If a prior echo exists, then repeating an echo is not necessary unless there is a new murmur or CHF.
Syncope
An inpatient echo should be done if there is a new murmur on exam. Otherwise, this can be done as an outpatient. If a prior echo exists without significant valvular disease (in the past 5 years), then a repeat echo is not needed.
CHF
Inpatient echocardiogram is indicated for patient with a new diagnosis of CHF. If the patient has had a prior echocardiogram documenting HFrEF, inpatient echocardiogram is not needed, and the patient should follow-up with his/her cardiologist. Patients with known HFpEF do not need repeated echocardiograms.
Endocarditis
Echocardiogram is indicated for bacteremia with a microbe known to be a common cause of endocarditis. Echocardiogram is not indicated for transient bacteremia with a pathogen not typically associated with endocarditis.
Insulin:
At first Lantus 0.3 units/kg x 1 (or start home dose insulin) and lispro 0.3 units /kg x 1
Then: Lispro 0.2 units/kg q4h.
Glucose monitored every 2 hours.
Protocol ends when sugars are less than 250. AG monitored to make sure it is decreasing. May still be elevated at the end of the protocol.
Fluids:
LR: 2 L then 500 mL/hr to complete total of 5 L.

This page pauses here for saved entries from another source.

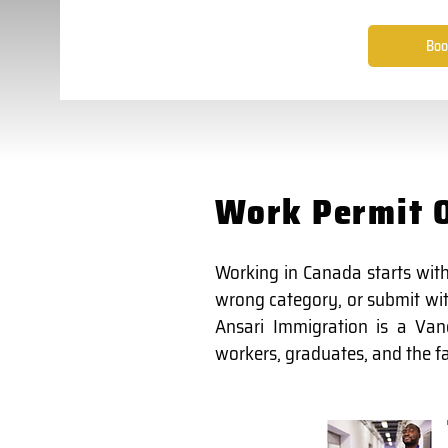
Boo
Work Permit O
Working in Canada starts with
wrong category, or submit with
Ansari Immigration is a Van
workers, graduates, and the fam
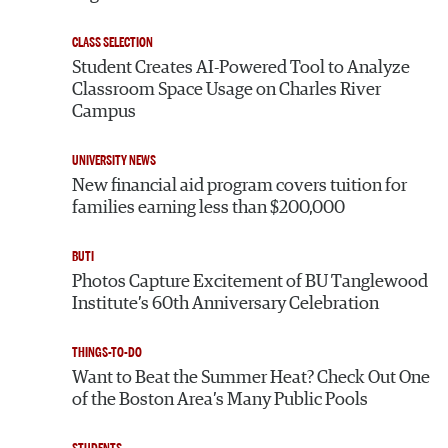
CLASS SELECTION
Student Creates AI-Powered Tool to Analyze
Classroom Space Usage on Charles River
Campus
UNIVERSITY NEWS
New financial aid program covers tuition for
families earning less than $200,000
BUTI
Photos Capture Excitement of BU Tanglewood
Institute’s 60th Anniversary Celebration
THINGS-TO-DO
Want to Beat the Summer Heat? Check Out One
of the Boston Area’s Many Public Pools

D5-1/2NS with or without K: 150 mL/hr
Both fluids will run together. LR will stop when hits total of 5 L or when glucose is <250
D5 continues until 6 hours after last high dose lispro from protocol was given.
If the patient has CHF or renal failure, you will need to adjust these fluids. It is the same type of adjustment you would consider if they were on an insulin gtt.
Electrolyte Replacements:
We can use the K and Mg replacement protocols that the ICU uses. Also consider changing the D5 to including KCl.
End of protocol:
You will get a call from nursing staff that the patient’s glucose is less than 250. At this point, you will need to stop the insulin. Initiate sliding scale qAcHs. Discontinue everything in the protocol except the D5 gtt. If given lantus, start the patient’s long acting insulin 24 hours after lantus was given.
Of note, the AG may be still be elevated, so just because they are off the protocol doesn’t mean they can go home. You will need to follow this until the AG is less than 12.
Who is eligible:
Those with mild to moderate DKA which is defined as pH >=7.0 via ABG or VBG and bicarb >= 10. Someone who is alert or drowsy (not comatose).
Exclusion criteria:
Severe DKA (coma, pH < 7, bicarb < 10)
Anyone who needs ICU for any other reason.
Pregnancy
Patient weighing more than 133 kg (orderset has max 40 units per dose)
Can the patient go to CDA?
No, while the patients typically remain on protocol for 8 hours, it typically takes them just over 24 hours before they AG returns back to normal with patients typically staying another day before discharge. There is no significant time difference between SQ and IV insulin if you are wondering.